● Available data
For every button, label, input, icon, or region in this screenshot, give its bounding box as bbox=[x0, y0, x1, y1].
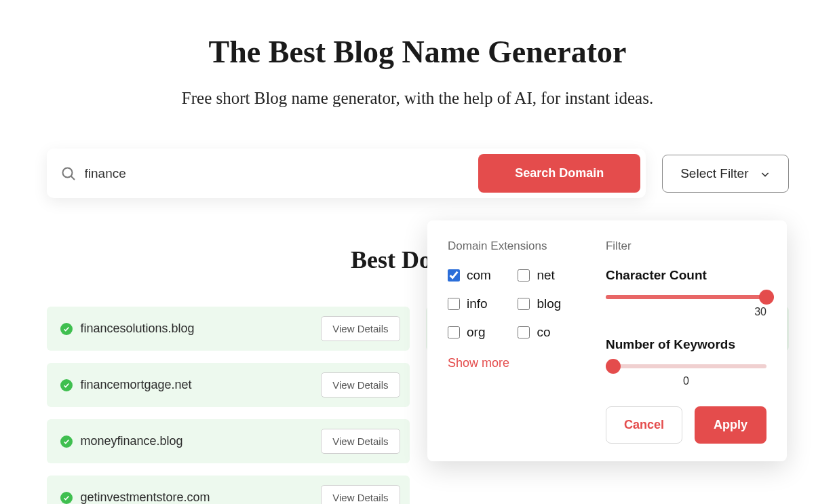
keywords-slider[interactable]: 0 bbox=[606, 364, 766, 387]
extension-option-com[interactable]: com bbox=[448, 268, 511, 283]
check-icon bbox=[60, 435, 73, 448]
result-card: financemortgage.netView Details bbox=[47, 363, 410, 407]
extension-checkbox[interactable] bbox=[518, 326, 530, 338]
extension-label: blog bbox=[537, 296, 561, 311]
view-details-button[interactable]: View Details bbox=[321, 316, 400, 341]
search-icon bbox=[60, 166, 77, 182]
extensions-heading: Domain Extensions bbox=[448, 239, 581, 253]
extension-option-co[interactable]: co bbox=[518, 325, 581, 340]
extension-label: co bbox=[537, 325, 550, 340]
extensions-column: Domain Extensions comnetinfoblogorgco Sh… bbox=[448, 239, 581, 444]
svg-line-1 bbox=[71, 176, 75, 180]
extension-option-org[interactable]: org bbox=[448, 325, 511, 340]
popover-actions: Cancel Apply bbox=[606, 406, 766, 444]
char-count-value: 30 bbox=[606, 306, 766, 318]
filter-button-label: Select Filter bbox=[680, 166, 748, 181]
extension-checkbox[interactable] bbox=[448, 298, 460, 310]
view-details-button[interactable]: View Details bbox=[321, 372, 400, 398]
extension-checkbox[interactable] bbox=[448, 326, 460, 338]
result-card: financesolutions.blogView Details bbox=[47, 307, 410, 351]
extension-label: com bbox=[467, 268, 491, 283]
char-count-heading: Character Count bbox=[606, 268, 766, 283]
search-row: Search Domain Select Filter bbox=[47, 149, 789, 198]
extension-option-net[interactable]: net bbox=[518, 268, 581, 283]
filter-column: Filter Character Count 30 Number of Keyw… bbox=[606, 239, 766, 444]
select-filter-button[interactable]: Select Filter bbox=[662, 155, 788, 193]
result-card: moneyfinance.blogView Details bbox=[47, 419, 410, 463]
domain-name: getinvestmentstore.com bbox=[81, 490, 313, 504]
search-domain-button[interactable]: Search Domain bbox=[478, 154, 640, 193]
show-more-button[interactable]: Show more bbox=[448, 356, 509, 370]
extension-checkbox[interactable] bbox=[518, 269, 530, 282]
keywords-heading: Number of Keywords bbox=[606, 337, 766, 352]
apply-button[interactable]: Apply bbox=[695, 406, 766, 444]
extension-label: org bbox=[467, 325, 485, 340]
extension-option-info[interactable]: info bbox=[448, 296, 511, 311]
result-card: getinvestmentstore.comView Details bbox=[47, 476, 410, 504]
extension-label: info bbox=[467, 296, 488, 311]
keywords-value: 0 bbox=[606, 375, 766, 387]
cancel-button[interactable]: Cancel bbox=[606, 406, 682, 444]
domain-name: financemortgage.net bbox=[81, 378, 313, 392]
page-subtitle: Free short Blog name generator, with the… bbox=[47, 89, 789, 108]
search-input[interactable] bbox=[85, 166, 471, 181]
extension-checkbox[interactable] bbox=[518, 298, 530, 310]
extension-option-blog[interactable]: blog bbox=[518, 296, 581, 311]
extensions-grid: comnetinfoblogorgco bbox=[448, 268, 581, 340]
chevron-down-icon bbox=[760, 168, 771, 179]
view-details-button[interactable]: View Details bbox=[321, 485, 400, 504]
extension-checkbox[interactable] bbox=[448, 269, 460, 282]
page-title: The Best Blog Name Generator bbox=[47, 34, 789, 70]
check-icon bbox=[60, 379, 73, 391]
search-box: Search Domain bbox=[47, 149, 646, 198]
filter-popover: Domain Extensions comnetinfoblogorgco Sh… bbox=[427, 220, 787, 461]
check-icon bbox=[60, 323, 73, 335]
char-count-slider[interactable]: 30 bbox=[606, 295, 766, 318]
view-details-button[interactable]: View Details bbox=[321, 429, 400, 454]
svg-point-0 bbox=[62, 168, 72, 177]
check-icon bbox=[60, 492, 73, 504]
extension-label: net bbox=[537, 268, 554, 283]
domain-name: financesolutions.blog bbox=[81, 322, 313, 336]
domain-name: moneyfinance.blog bbox=[81, 434, 313, 448]
filter-heading-label: Filter bbox=[606, 239, 766, 253]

● Assigned task
The expected answer is a copy of each line in the records that holds the word "blogView".

● Result
result-card: financesolutions.blogView Details bbox=[47, 307, 410, 351]
result-card: moneyfinance.blogView Details bbox=[47, 419, 410, 463]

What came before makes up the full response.